We have frequently discussed here the special conditions of reformatory and industrial school teachers, and it has often struck me as odd that there should be any distinction at all between the qualifications required for the teachers who teach in industrial and reformatory schools and those who teach in the national schools. I understand that the obligation of the State is that, if circumstances require the State to remove a juvenile from its family surroundings, the State will afford to that juvenile the nearest approach which it can provide to the amenities which it would enjoy had its family life not been disrupted. The inmates of this reformatory institution are all boys between the ages of 14 and 17, or they enter the institution between those ages, and surely we ought to provide for them exactly the same standard of education as these children would enjoy if they were subject to the conditions of the Compulsory School Attendance Act.

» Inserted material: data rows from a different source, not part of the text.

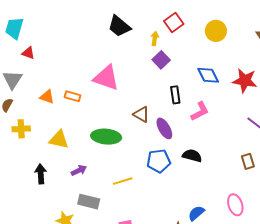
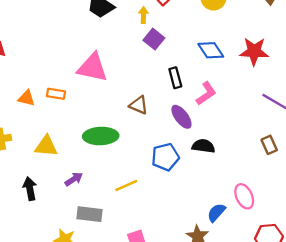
purple ellipse: (164, 128) -> (181, 117), moved
pink ellipse: (235, 205) -> (244, 196), moved

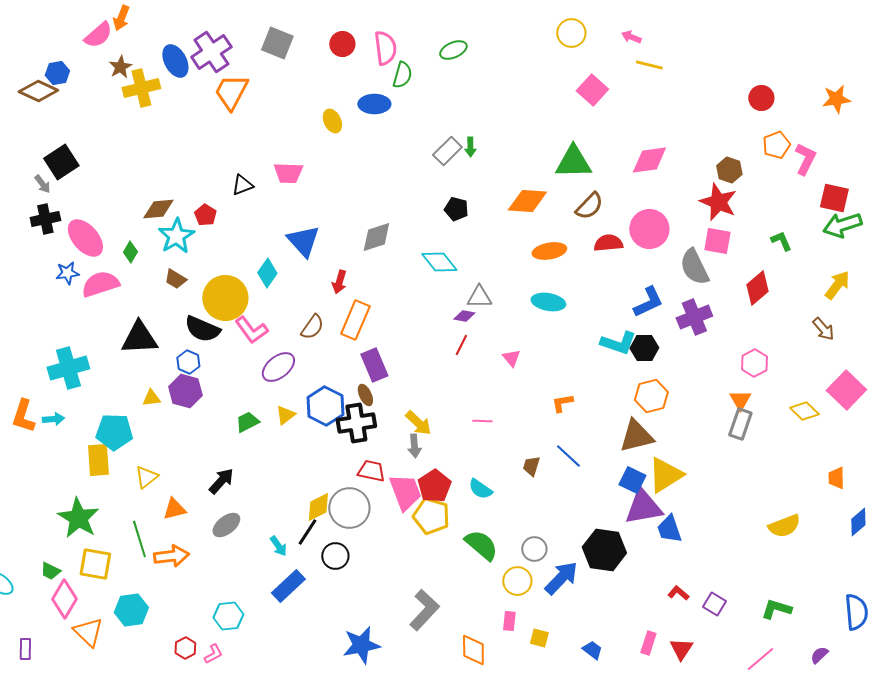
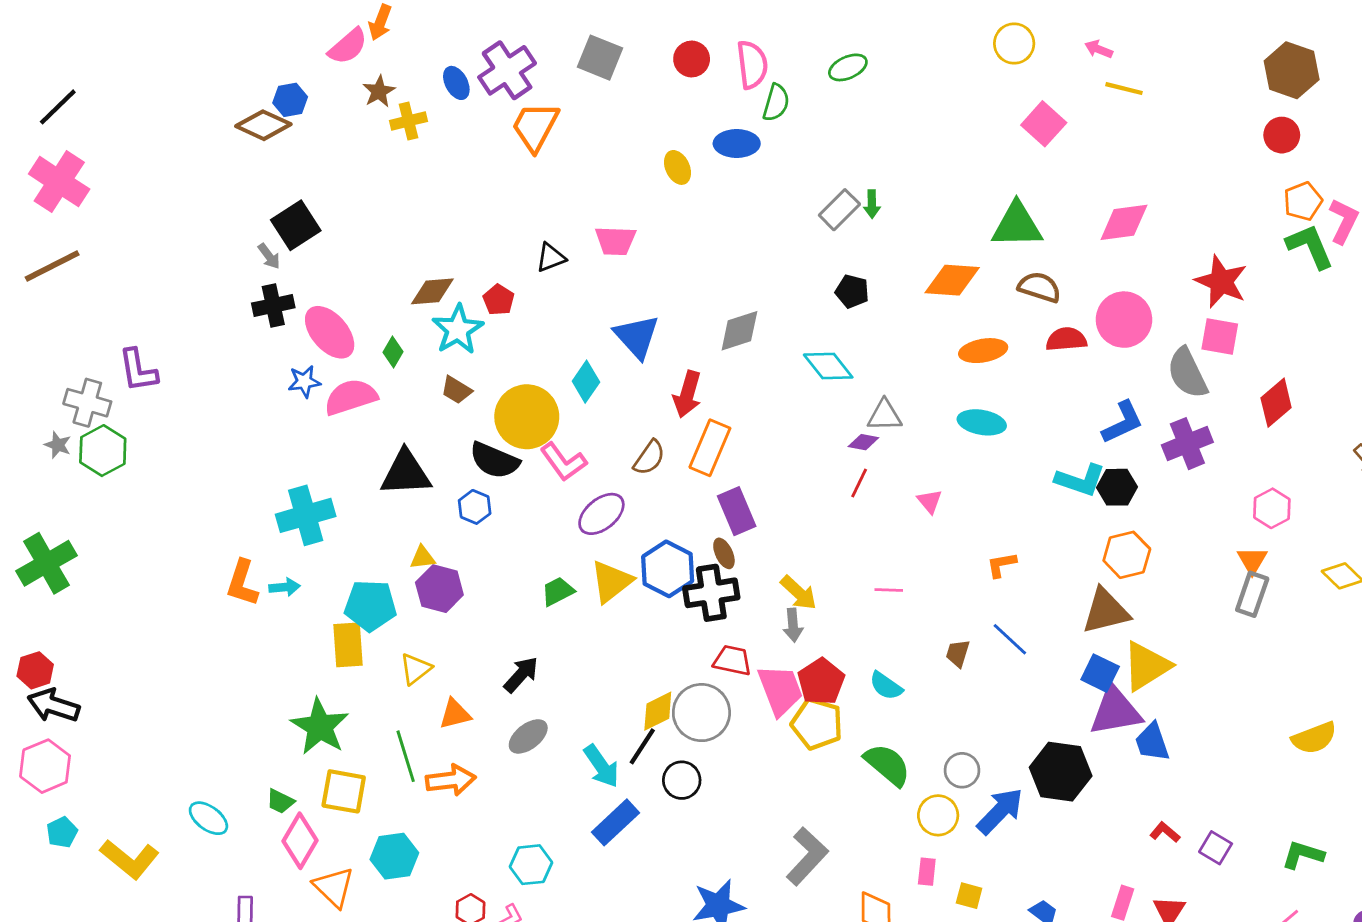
blue ellipse: (175, 61) -> (456, 83), size x0.7
yellow cross: (141, 88) -> (408, 121), size x0.7
brown hexagon: (729, 170) -> (1292, 70), moved, size x1.5
brown semicircle: (589, 206) -> (1039, 287), turned -116
green L-shape: (781, 241) -> (1310, 246), moved, size x1.6
red arrow: (339, 282) -> (687, 394), size x1.4
purple hexagon: (185, 391) -> (439, 589), moved
yellow triangle: (285, 415) -> (611, 582), size x1.6
cyan arrow: (278, 546) -> (601, 766), size x1.5

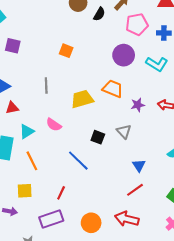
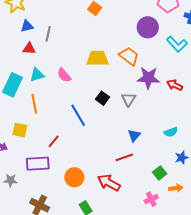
gray line: (46, 85) -> (48, 34), moved
purple star: (138, 105) -> (148, 78), size x1.6

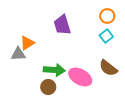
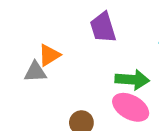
green arrow: (54, 70) -> (132, 80), moved

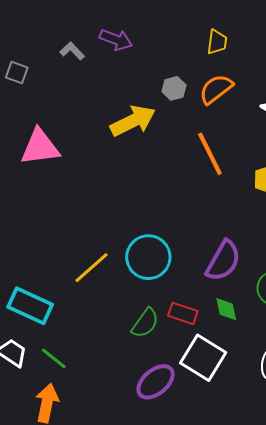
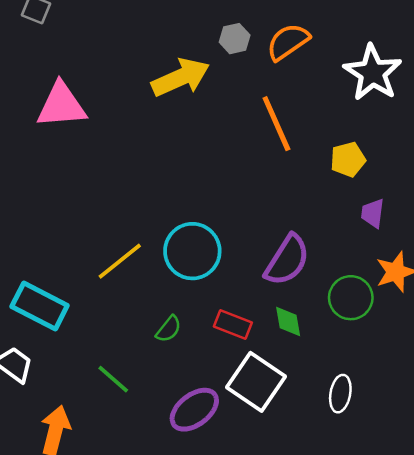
green semicircle: (145, 323) -> (169, 329), moved, size x0.7
green line: (54, 358) -> (113, 379), moved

It is true that if they were outside the school and over 14 years of age, that Act would not apply, but in that event they would be embarking on some kind of career. They would be starting as page boys in hotels, as messenger boys, as apprentices in shops or something of the kind. Constrained as they are to live in the limited surroundings of the reformatory and handicapped as they inevitably will be as a result of the necessity of incarcerating them there, surely, instead of giving them any inferior kind of education, we should exert ourselves to give them the very best possible equipment we can to help them to overcome the handicap which, by their own folly, they brought on themselves. I should be glad to know if the Minister intends ultimately to provide in the reformatory either some kind of suitable secondary education for these boys or some kind of special technical education.
I appreciate fully, and no doubt the Minister will say it to me at some stage of this discussion, that all this would, of course, involve very severe expense. I think we ought to spend money to retrieve these children. If they are turned out from the reformatory unskilled labourers and reformatory boys at the same time, the handicap under which they start is almost insuperable.
I apprehend that certain Deputies may say: "If you go on improving conditions in the reformatory on this scale, instead of being a punishment, it will become a kind of privilege to get into the reformatory"; but I am not sure that that is not the right approach. It does not matter how good we make the reformatory—no boy is going to clamour for admission to it. No parent wants to see his son educated in a reformatory. There is no danger that through making the reformatory a good educational establishment we shall be killed with applications for admission. It is the last place any child wants to go and the last place any parent wants to see his child sent to, and indeed, under the new dispensation, I am happy to notice it is the last place any judicial person in the country desires to send a child. They are sent there only as the last resort, when no other remedy will put them right, but once they get in there, surely none of us, the Minister included, is inspired by any vengeful desire to make the punishment fit the crime. Our sole purpose in putting them there is to get them back on the rails, to straighten them up and turn them into decent citizens.
With that in mind, we have continually to remember the heavy handicap which incarceration there will mean for the rest of their lives, and we have to lean a bit backwards in giving them rather more than might be ordinarily demanded of a citizen of the State by way of free education in order that they will get a good start the minute they come out. I do not think the standard of technical education provided in the reformatory is of a very high grade, and I do not suppose that the fees received by the Order responsible for receiving these boys are sufficient to permit of the employment of a very elaborate staff to provide the education we might desire them to have. Could the Minister tell us whether, in his judgement, more generous treatment would produce better results, and, if that is his view, whether he thinks it will be possible to do something in that direction at a reasonably early date?